Normaal gesproken zou je eerste stap zijn om alle wandeltijden van de leerlingen bij elkaar op te tellen, maar dat is al voor je gedaan; het probleem vertelt je dat het totaal van hun wandeltijden 93 minuten is.
Het probleem vertelt je ook met hoeveel stukjes gegevens je te maken hebt (zeven – één voor elke leerling). Dus als u het probleem aandachtig leest, hoeft u alleen nog maar de som of het totaal van de gegevens (93 minuten) te delen door het aantal gegevenspunten (7):
\frac{93 \text{ minuten}}{7} = 13.2857 \text{ minuten}
De meeste mensen geven er niet om of je 13,2857 minuten of 13,2858 minuten hebt gelopen, dus in een geval als dit rond je je antwoord bijna altijd af om het nuttiger te maken.

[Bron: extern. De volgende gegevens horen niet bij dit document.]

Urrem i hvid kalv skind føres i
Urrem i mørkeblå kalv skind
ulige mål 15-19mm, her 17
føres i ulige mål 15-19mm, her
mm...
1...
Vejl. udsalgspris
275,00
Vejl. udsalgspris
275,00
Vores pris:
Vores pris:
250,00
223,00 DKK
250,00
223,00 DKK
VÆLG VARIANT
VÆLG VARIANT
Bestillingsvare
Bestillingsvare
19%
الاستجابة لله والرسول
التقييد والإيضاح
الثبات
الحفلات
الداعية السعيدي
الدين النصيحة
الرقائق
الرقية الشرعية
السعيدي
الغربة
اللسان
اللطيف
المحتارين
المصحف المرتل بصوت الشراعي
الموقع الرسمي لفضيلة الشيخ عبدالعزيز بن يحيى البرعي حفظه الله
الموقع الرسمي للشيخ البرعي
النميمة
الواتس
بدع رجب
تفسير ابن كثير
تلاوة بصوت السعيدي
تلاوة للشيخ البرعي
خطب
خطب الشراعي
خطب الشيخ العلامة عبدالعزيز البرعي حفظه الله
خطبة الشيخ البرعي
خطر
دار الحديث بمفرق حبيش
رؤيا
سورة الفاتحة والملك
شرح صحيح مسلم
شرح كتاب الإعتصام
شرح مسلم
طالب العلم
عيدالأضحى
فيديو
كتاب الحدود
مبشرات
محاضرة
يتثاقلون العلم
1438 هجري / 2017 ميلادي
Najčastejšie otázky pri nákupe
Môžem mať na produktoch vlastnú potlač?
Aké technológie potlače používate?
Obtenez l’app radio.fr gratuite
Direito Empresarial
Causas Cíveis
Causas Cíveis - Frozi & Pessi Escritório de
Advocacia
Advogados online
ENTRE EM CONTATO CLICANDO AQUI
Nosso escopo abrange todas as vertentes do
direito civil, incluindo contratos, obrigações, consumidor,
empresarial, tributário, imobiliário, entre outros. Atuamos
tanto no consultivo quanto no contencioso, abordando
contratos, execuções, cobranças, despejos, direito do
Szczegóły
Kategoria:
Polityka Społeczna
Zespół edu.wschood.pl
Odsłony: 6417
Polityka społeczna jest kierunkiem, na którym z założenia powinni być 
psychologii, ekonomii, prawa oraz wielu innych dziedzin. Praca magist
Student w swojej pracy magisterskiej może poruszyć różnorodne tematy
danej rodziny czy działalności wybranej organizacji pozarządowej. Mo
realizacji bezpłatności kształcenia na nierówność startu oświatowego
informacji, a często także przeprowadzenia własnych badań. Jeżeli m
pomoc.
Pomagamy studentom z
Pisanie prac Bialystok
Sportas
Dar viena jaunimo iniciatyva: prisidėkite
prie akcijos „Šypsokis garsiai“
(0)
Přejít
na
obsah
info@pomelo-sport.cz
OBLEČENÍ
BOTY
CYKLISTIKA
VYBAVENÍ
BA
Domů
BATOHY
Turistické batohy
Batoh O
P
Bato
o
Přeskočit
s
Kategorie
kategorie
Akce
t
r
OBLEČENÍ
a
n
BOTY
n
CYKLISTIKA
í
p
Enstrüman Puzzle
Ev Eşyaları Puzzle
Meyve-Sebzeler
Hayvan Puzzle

Als afronding is toegestaan, zal je docent je vertellen op welke decimale plaats je moet afronden. Laten we in dit geval afronden op de tiende, wat één plek rechts van de komma is. Omdat het getal op de volgende plaats (de honderdste plaats) groter is dan 5, rond je het getal op de tiende plaats afomhoogwanneer u de komma afkapt.
Dus uw antwoord, afgerond op de tiende plaats, is 13,3 minuten.